Your Michigan Delegation to the American Medical Association, led by Chair James D. Grant, MD, MBA, recently concluded another successful AMA Interim meeting in Orlando.
Of the 11 Michigan resolutions submitted, 10 were adopted or adopted as amended. Once again, Michigan's resolutions, which garnered widespread support, dealt with a number of timely issues including those that impact the ability to practice medicine and patient and public safety.

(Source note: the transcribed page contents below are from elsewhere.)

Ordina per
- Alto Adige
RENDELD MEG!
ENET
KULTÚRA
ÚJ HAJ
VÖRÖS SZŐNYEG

Highlights include:
- Continued advocacy for the AMA to increase its efforts to ensure that Maintenance of Certification does not become a mandatory requirement for insurance panel participation, state licensure, or privileging.

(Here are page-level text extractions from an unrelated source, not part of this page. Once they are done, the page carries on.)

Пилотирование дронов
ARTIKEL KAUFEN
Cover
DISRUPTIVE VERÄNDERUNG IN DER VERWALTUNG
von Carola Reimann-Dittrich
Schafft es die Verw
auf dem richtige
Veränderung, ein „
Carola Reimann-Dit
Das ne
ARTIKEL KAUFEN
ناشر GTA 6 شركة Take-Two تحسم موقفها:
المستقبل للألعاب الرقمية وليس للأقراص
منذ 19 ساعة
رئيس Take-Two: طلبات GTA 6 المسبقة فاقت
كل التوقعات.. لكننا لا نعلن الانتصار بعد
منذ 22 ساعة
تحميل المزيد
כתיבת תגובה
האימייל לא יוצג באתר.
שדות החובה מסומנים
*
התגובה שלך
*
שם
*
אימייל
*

- Encouraging the AMA to work with stakeholders to explore alternative evidence-based methods of determining ongoing clinical competency.
- Calling upon the AMA to formally endorse the recommendations contained within the publication, "Firearm-Related Injury and Death in the United States: A Call to Action From 8 Health Professional Organizations and the American Bar Association."
- Encouraging the Centers for Medicare and Medicaid Services to develop payment mechanisms that optimize patient access to and utilization of appropriate hospice and palliative care.
- Addressing the health and environmental consequences of using pavement sealcoats that contain polycyclic aromatic hydrocarbons (PAH), by banning the use of such materials that contain more than minimal PAH.
"Members of the Michigan Delegation worked hard to support these resolutions," Doctor Grant said. "I'm proud of their dedication and efforts at the Interim meeting."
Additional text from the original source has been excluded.